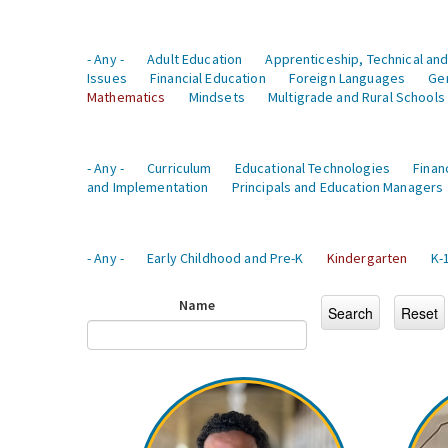
- Any -
Adult Education
Apprenticeship, Technical and
Issues
Financial Education
Foreign Languages
Ge
Mathematics
Mindsets
Multigrade and Rural Schools
- Any -
Curriculum
Educational Technologies
Finan
and Implementation
Principals and Education Managers
- Any -
Early Childhood and Pre-K
Kindergarten
K-
Name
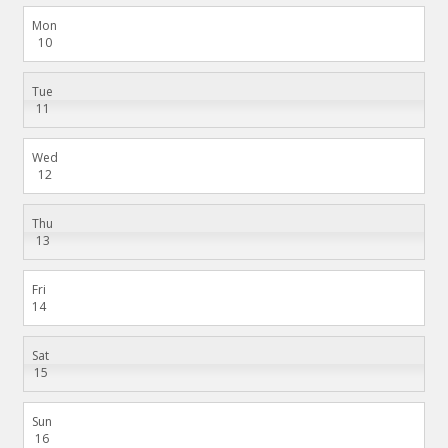
Mon
10
Tue
11
Wed
12
Thu
13
Fri
14
Sat
15
Sun
16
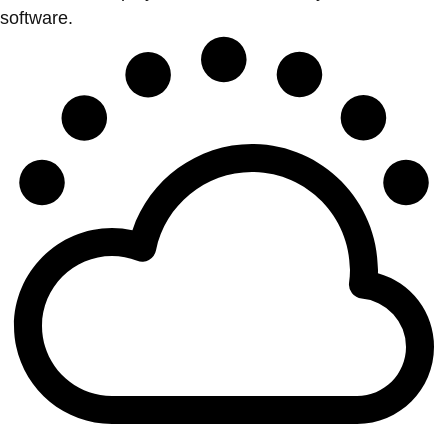
software.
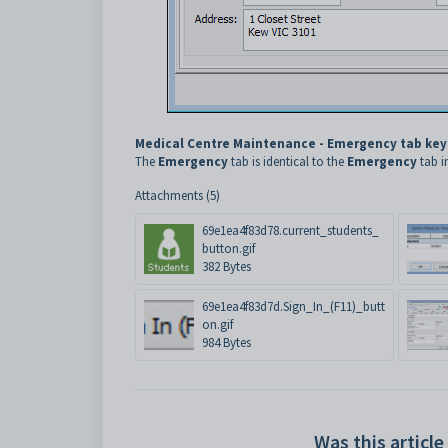
Medical Centre Maintenance - Emergency tab key
The
Emergency
tab is identical to the
Emergency
tab i
Attachments (5)
69e1ea4f83d78.current_students_
button.gif
382 Bytes
69e1ea4f83d7d.Sign_In_(F11)_butt
on.gif
984 Bytes
Was this article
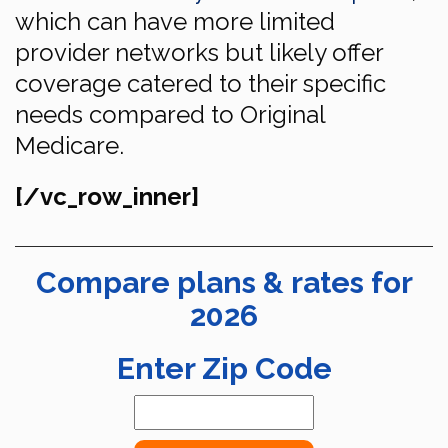
which can have more limited
provider networks but likely offer
coverage catered to their specific
needs compared to Original
Medicare.
[/vc_row_inner]
Compare plans & rates for
2026
Enter Zip Code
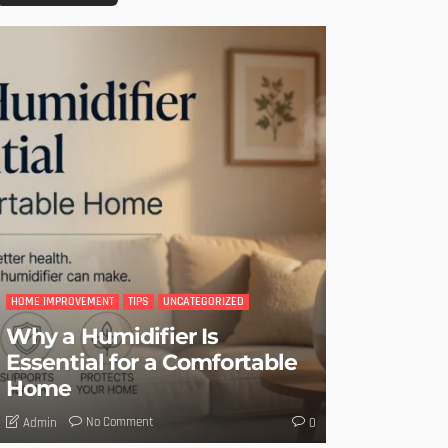
HOME IMPROVEMENT
TIPS
UNCATEGORIZED
Why a Humidifier Is
Essential for a Comfortable
Home
No Comment
Admin
0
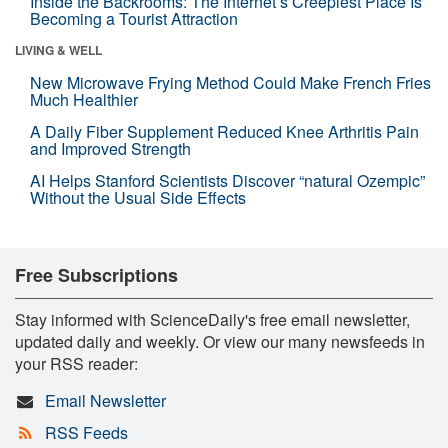
Inside the Backrooms: The Internet’s Creepiest Place Is
Becoming a Tourist Attraction
LIVING & WELL
New Microwave Frying Method Could Make French Fries
Much Healthier
A Daily Fiber Supplement Reduced Knee Arthritis Pain
and Improved Strength
AI Helps Stanford Scientists Discover “natural Ozempic”
Without the Usual Side Effects
Free Subscriptions
Stay informed with ScienceDaily's free email newsletter,
updated daily and weekly. Or view our many newsfeeds in
your RSS reader:
Email Newsletter
RSS Feeds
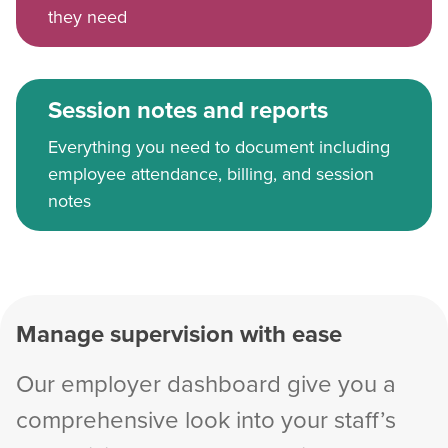
they need
Session notes and reports
Everything you need to document including
employee attendance, billing, and session
notes
Manage supervision with ease
Our employer dashboard give you a
comprehensive look into your staff’s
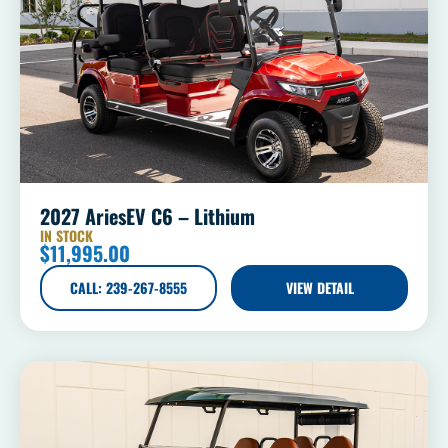
2027 AriesEV C6 – Lithium
IN STOCK
$
11,995.00
CALL: 239-267-8555
VIEW DETAIL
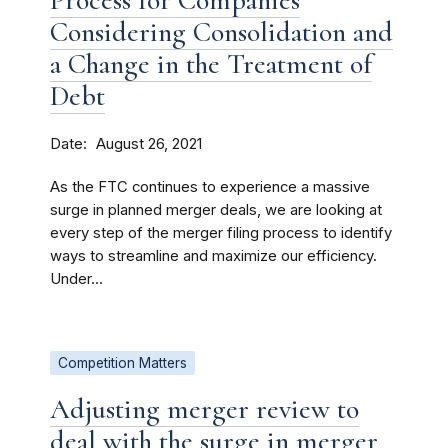
Process for Companies
Considering Consolidation and
a Change in the Treatment of
Debt
Date
August 26, 2021
As the FTC continues to experience a massive
surge in planned merger deals, we are looking at
every step of the merger filing process to identify
ways to streamline and maximize our efficiency.
Under...
Competition Matters
Adjusting merger review to
deal with the surge in merger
────────
*Activity*: Copy out, from the records above, every line that holds the string "surge".

*Output for this exercise*:
surge in planned merger deals, we are looking at
deal with the surge in merger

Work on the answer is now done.